Task item →
In the records, each line holding "seznamkách" must be reported.

Task data →
+ + + + + + +

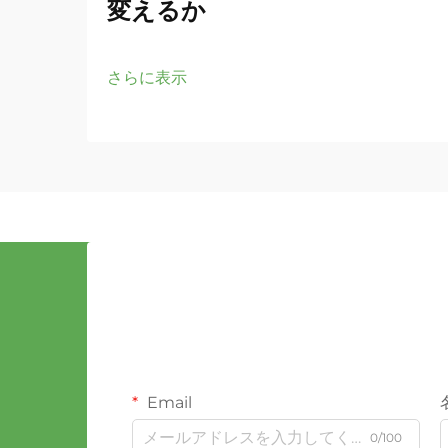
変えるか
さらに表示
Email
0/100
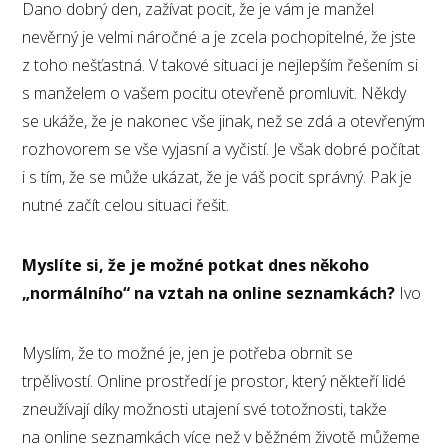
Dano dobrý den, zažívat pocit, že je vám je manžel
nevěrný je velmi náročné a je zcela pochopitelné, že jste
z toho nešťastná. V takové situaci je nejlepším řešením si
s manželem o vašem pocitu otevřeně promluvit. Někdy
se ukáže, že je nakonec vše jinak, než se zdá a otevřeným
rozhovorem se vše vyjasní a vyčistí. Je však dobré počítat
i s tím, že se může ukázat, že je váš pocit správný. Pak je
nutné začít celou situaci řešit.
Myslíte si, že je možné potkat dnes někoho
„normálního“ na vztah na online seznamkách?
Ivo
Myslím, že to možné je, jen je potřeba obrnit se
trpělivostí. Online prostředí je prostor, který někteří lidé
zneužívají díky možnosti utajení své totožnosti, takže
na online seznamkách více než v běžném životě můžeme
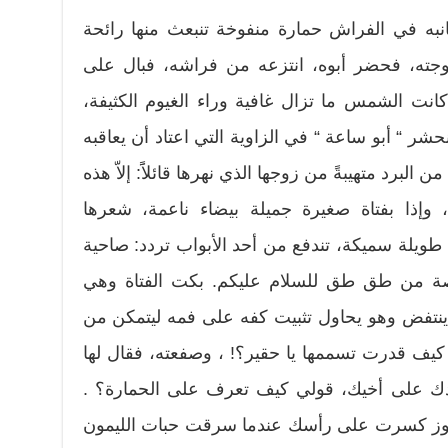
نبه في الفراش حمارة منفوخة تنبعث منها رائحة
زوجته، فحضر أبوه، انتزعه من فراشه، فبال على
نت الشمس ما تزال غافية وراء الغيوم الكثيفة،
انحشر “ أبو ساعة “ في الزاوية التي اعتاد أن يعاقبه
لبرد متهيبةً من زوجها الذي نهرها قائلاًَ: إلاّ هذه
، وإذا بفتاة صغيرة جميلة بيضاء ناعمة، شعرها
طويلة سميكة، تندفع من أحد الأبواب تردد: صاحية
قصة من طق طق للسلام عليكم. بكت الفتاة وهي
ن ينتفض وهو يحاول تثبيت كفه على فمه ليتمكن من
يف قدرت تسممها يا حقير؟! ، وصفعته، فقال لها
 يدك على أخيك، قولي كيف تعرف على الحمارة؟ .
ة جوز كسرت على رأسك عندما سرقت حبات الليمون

+ + + + + + +

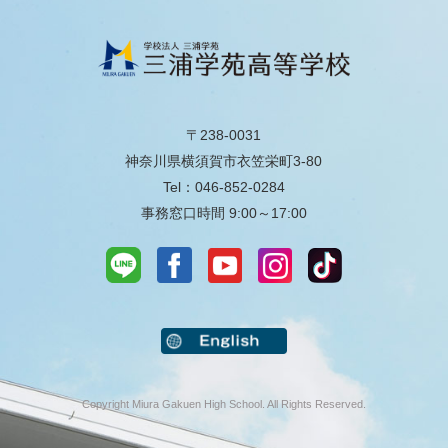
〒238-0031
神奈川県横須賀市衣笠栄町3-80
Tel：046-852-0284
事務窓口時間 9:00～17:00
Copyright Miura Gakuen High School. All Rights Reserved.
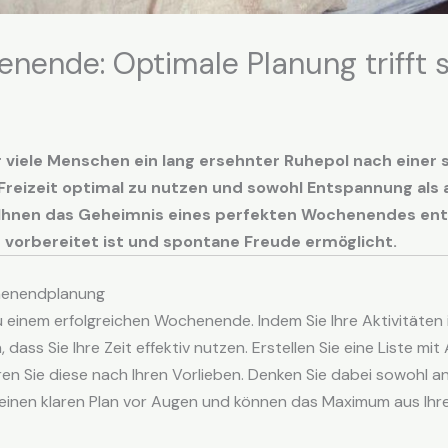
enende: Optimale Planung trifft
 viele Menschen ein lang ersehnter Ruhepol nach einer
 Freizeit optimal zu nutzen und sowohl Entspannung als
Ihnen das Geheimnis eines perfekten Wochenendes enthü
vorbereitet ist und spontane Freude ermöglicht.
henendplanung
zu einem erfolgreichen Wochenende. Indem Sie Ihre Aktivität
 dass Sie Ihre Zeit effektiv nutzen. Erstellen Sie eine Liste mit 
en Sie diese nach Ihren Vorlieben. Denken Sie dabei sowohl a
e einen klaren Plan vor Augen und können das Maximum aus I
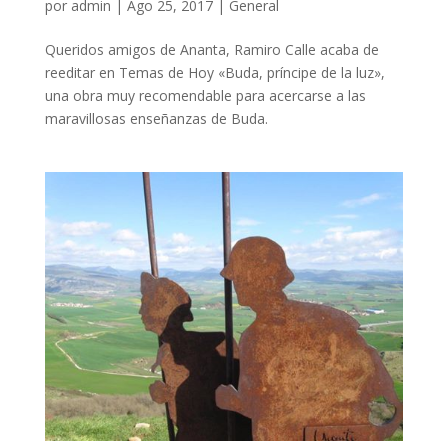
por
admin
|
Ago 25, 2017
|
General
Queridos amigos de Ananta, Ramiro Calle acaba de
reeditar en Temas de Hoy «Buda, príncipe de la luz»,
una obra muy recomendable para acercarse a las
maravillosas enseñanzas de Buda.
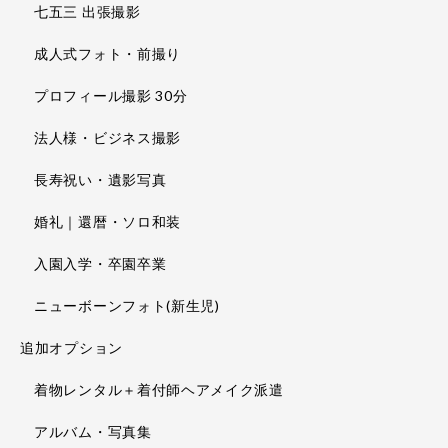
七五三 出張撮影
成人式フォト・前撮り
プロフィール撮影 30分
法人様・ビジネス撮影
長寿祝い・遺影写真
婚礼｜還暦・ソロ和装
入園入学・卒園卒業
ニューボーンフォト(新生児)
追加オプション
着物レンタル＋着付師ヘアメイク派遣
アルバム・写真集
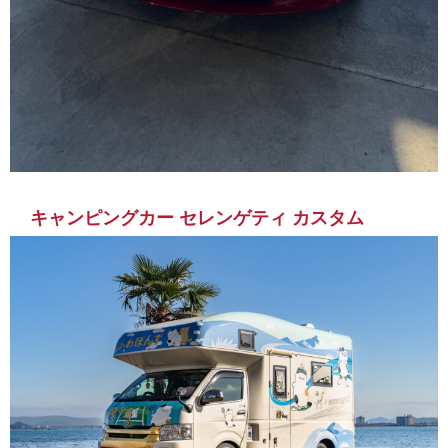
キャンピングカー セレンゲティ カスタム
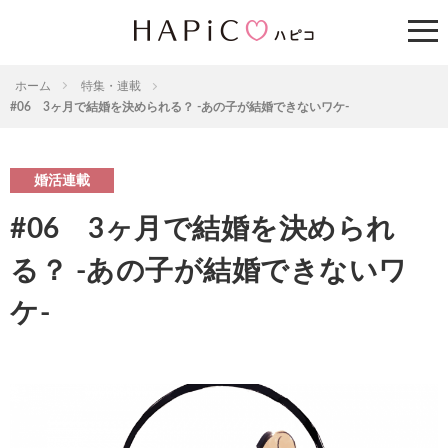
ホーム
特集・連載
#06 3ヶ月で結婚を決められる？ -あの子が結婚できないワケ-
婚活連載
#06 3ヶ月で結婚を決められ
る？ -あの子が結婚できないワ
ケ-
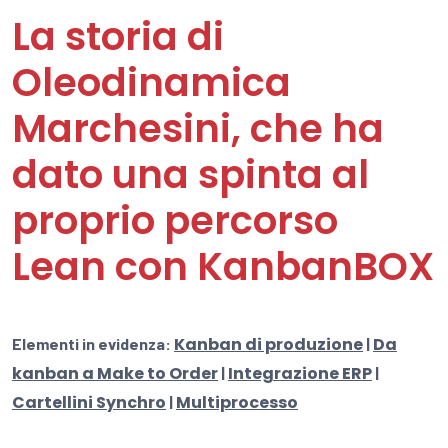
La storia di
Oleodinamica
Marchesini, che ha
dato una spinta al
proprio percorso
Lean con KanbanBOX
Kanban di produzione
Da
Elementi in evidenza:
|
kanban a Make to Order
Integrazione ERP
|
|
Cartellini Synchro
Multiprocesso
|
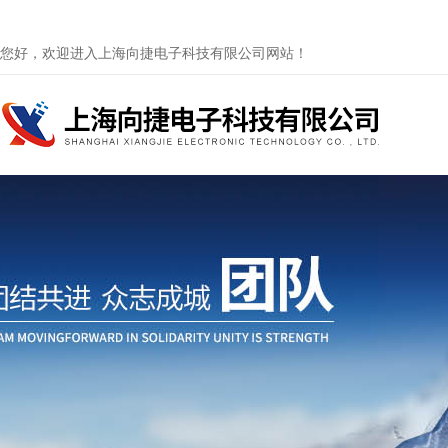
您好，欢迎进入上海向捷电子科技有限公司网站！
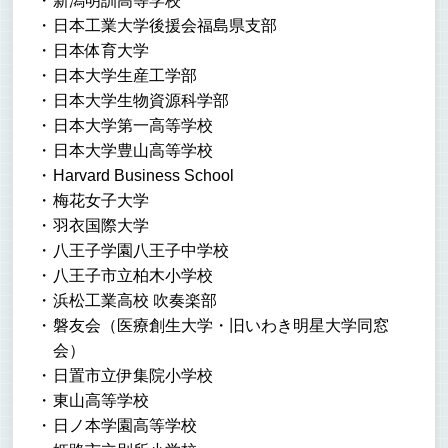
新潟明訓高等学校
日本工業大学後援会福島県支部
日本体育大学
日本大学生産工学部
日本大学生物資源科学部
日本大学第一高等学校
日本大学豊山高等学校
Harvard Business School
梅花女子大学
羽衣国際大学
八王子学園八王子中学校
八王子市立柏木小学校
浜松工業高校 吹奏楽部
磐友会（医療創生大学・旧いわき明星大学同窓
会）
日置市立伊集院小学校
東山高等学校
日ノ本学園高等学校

+ + + + + + +

Response area →
„normálního“ na vztah na online seznamkách?
na online seznamkách více než v běžném životě můžeme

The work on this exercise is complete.